Aquellos que vean The Act of Killing (además de recibir el DVD en casa, Netflix brinda la opción de verlo en la computadora) advertirán que en los créditos muchos de los nombres aparecen sin identificar. Esa sobrecarga de anonimato es un signo evidente de lo conflictiva y peligrosa que resulta la propuesta. En Indonesia un filme como ese tenía garantizada la prohibición, y eso automáticamente haría ilegal su proyección. Para evitarlo, Oppenheimer convocó a los principales medios de comunicación del país en la Comisión Nacional de Derechos Humanos en Yakarta. La repercusión que tuvo ese visionado fue enorme. Ariel Heryanto, historiador y crítico cultural de la revista Tempo, la principal publicación noticiosa de Indonesia, escribió:

The Act of Killing es la película más contundente y políticamente relevante sobre Indonesia que jamás haya visto. Esta película es en sí misma un acontecimiento histórico único. Es testigo de la sangrienta destrucción de los fundamentos de esta nación a manos de los propios indonesios. En la cima de una montaña de cadáveres, nuestros compatriotas sacan la alfombra roja en honor al desarrollo del capitalismo de las bandas de gánsteres y del islamismo político. A través de fieles documentos, The Act of Killing expone la hipocresía que se esconde en el corazón del país sobre las nociones de patriotismo y justicia. La película consigue todo esto gracias al talento del director y la audaz elección del método de rodaje”.

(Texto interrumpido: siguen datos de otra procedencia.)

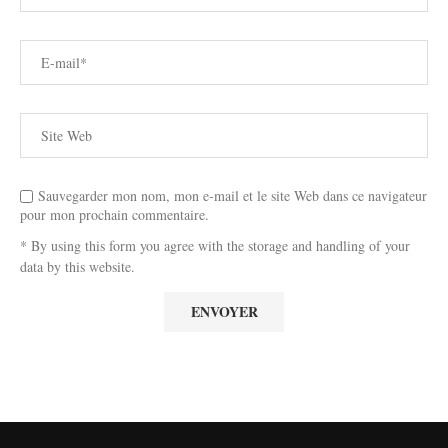
Sauvegarder mon nom, mon e-mail et le site Web dans ce navigateur
pour mon prochain commentaire.
* By using this form you agree with the storage and handling of your
data by this website.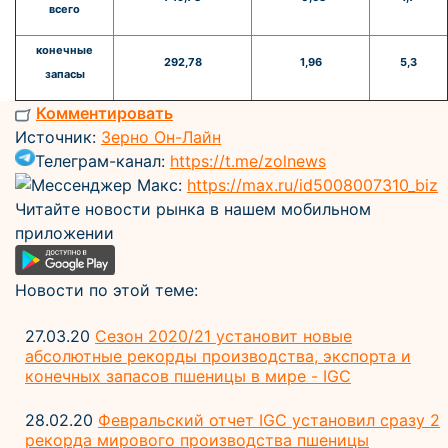
всего
конечные
292,78
1,96
5,3
запасы
Комментировать
Источник:
Зерно Он-Лайн
Телеграм-канал:
https://t.me/zolnews
Мессенджер Макс:
https://max.ru/id5008007310_biz
Читайте новости рынка в нашем мобильном
приложении
Новости по этой теме:
27.03.20
Сезон 2020/21 установит новые
абсолютные рекорды производства, экспорта и
конечных запасов пшеницы в мире - IGC
28.02.20
Февральский отчет IGC установил сразу 2
рекорда мирового производства пшеницы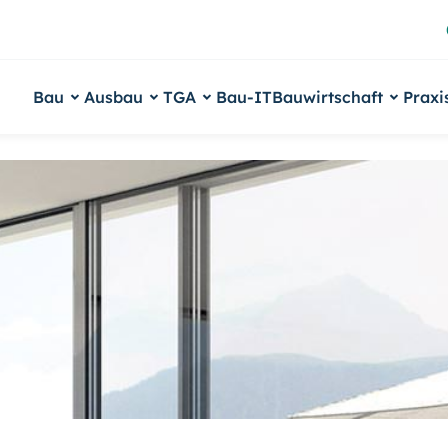
Bau
Ausbau
TGA
Bau-IT
Bauwirtschaft
Praxi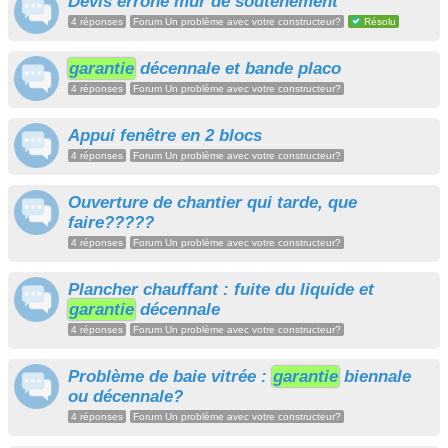
Devis erroné mur de soutènement
4 réponses
Forum Un problème avec votre constructeur?
Résolu
garantie
décennale et bande placo
4 réponses
Forum Un problème avec votre constructeur?
Appui fenêtre en 2 blocs
4 réponses
Forum Un problème avec votre constructeur?
Ouverture de chantier qui tarde, que
faire?????
4 réponses
Forum Un problème avec votre constructeur?
Plancher chauffant : fuite du liquide et
garantie
décennale
4 réponses
Forum Un problème avec votre constructeur?
Problème de baie vitrée :
garantie
biennale
ou décennale?
4 réponses
Forum Un problème avec votre constructeur?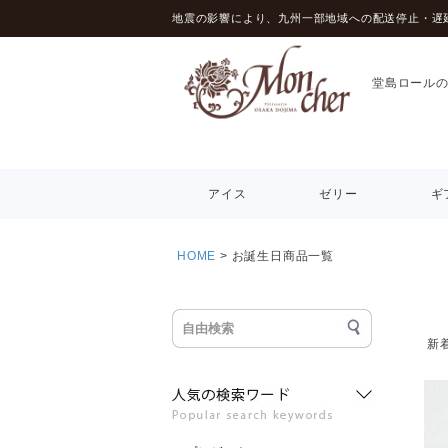
地震の影響により、九州一部地域への配送停止・遅
堂島ロール
アイス
ゼリー
ギ
HOME
お誕生日商品一覧
新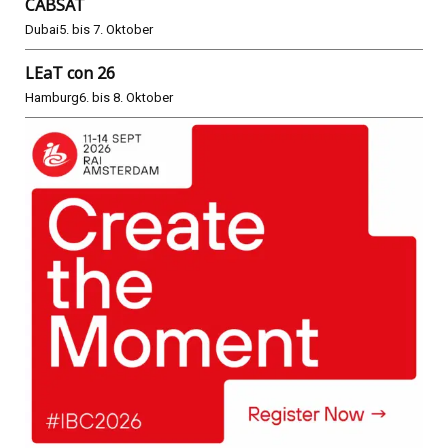
CABSAT
Dubai
5. bis 7. Oktober
LEaT con 26
Hamburg
6. bis 8. Oktober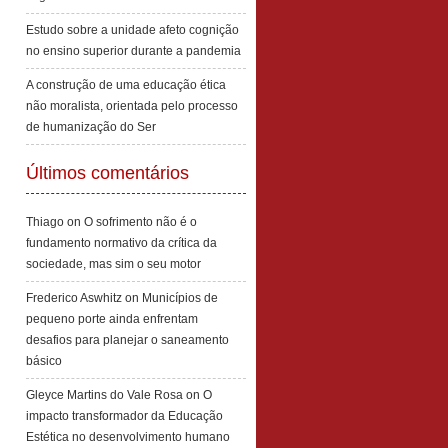
Estudo sobre a unidade afeto cognição
no ensino superior durante a pandemia
A construção de uma educação ética
não moralista, orientada pelo processo
de humanização do Ser
Últimos comentários
Thiago
on
O sofrimento não é o
fundamento normativo da crítica da
sociedade, mas sim o seu motor
Frederico Aswhitz
on
Municípios de
pequeno porte ainda enfrentam
desafios para planejar o saneamento
básico
Gleyce Martins do Vale Rosa
on
O
impacto transformador da Educação
Estética no desenvolvimento humano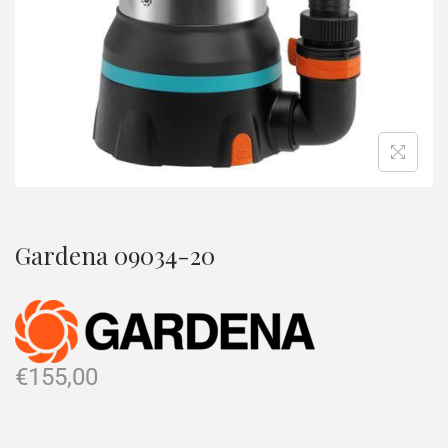
Gardena 09034-20
€
155,00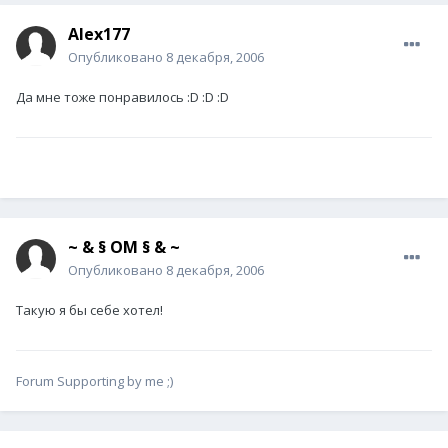
Alex177
Опубликовано
8 декабря, 2006
Да мне тоже понравилось :D :D :D
~ & § OM § & ~
Опубликовано
8 декабря, 2006
Такую я бы себе хотел!
Forum Supporting by me ;)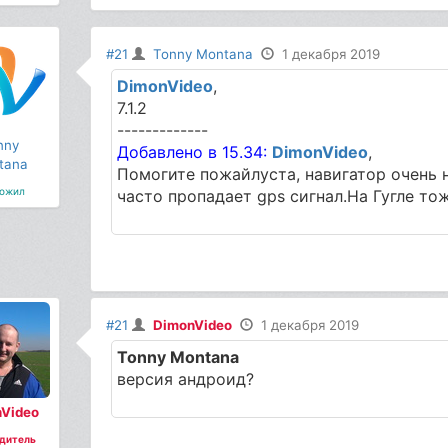
#21
Tonny Montana
1 декабря 2019
DimonVideo
,
7.1.2
-------------
nny
Добавлено в 15.34:
DimonVideo
,
tana
Помогите пожайлуста, навигатор очень н
ожил
часто пропадает gps сигнал.На Гугле тож
#21
DimonVideo
1 декабря 2019
Tonny Montana
версия андроид?
Video
дитель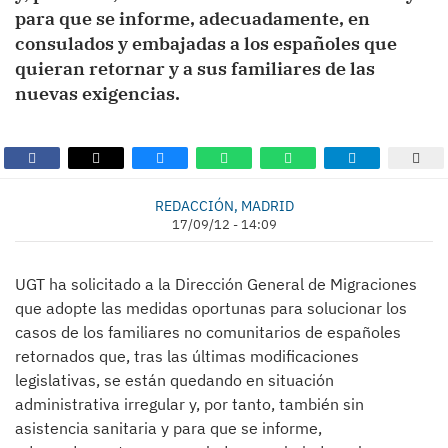
para que se informe, adecuadamente, en
consulados y embajadas a los españoles que
quieran retornar y a sus familiares de las
nuevas exigencias.
REDACCIÓN, MADRID
17/09/12 - 14:09
UGT ha solicitado a la Dirección General de Migraciones
que adopte las medidas oportunas para solucionar los
casos de los familiares no comunitarios de españoles
retornados que, tras las últimas modificaciones
legislativas, se están quedando en situación
administrativa irregular y, por tanto, también sin
asistencia sanitaria y para que se informe,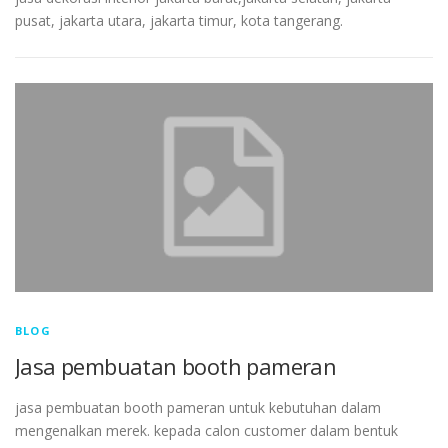
pusat, jakarta utara, jakarta timur, kota tangerang.
BLOG
Jasa pembuatan booth pameran
jasa pembuatan booth pameran untuk kebutuhan dalam
mengenalkan merek. kepada calon customer dalam bentuk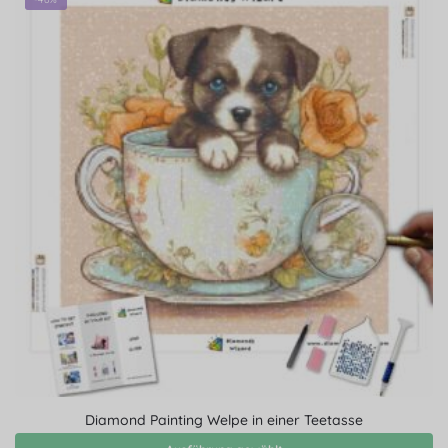
Diamond Painting Welpe in einer Teetasse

Se trata, en suma, de un filme inventivo, perturbador e impresionante. Su visionado proporciona una experiencia cinematográfica desconcertante, que no se parece a nada de lo que uno haya visto. Constituye además una obra de gran valor en un país como Indonesia, en el que la realidad está patas arriba: los genocidas son estrellas de reality shows, la vergüenza es vanagloria, la dignidad ha quedado envilecida bajo la amenaza permanente de represalia y violencia de un régimen de terror. Un régimen que, en The Act of Killing, se imagina a sí mismo.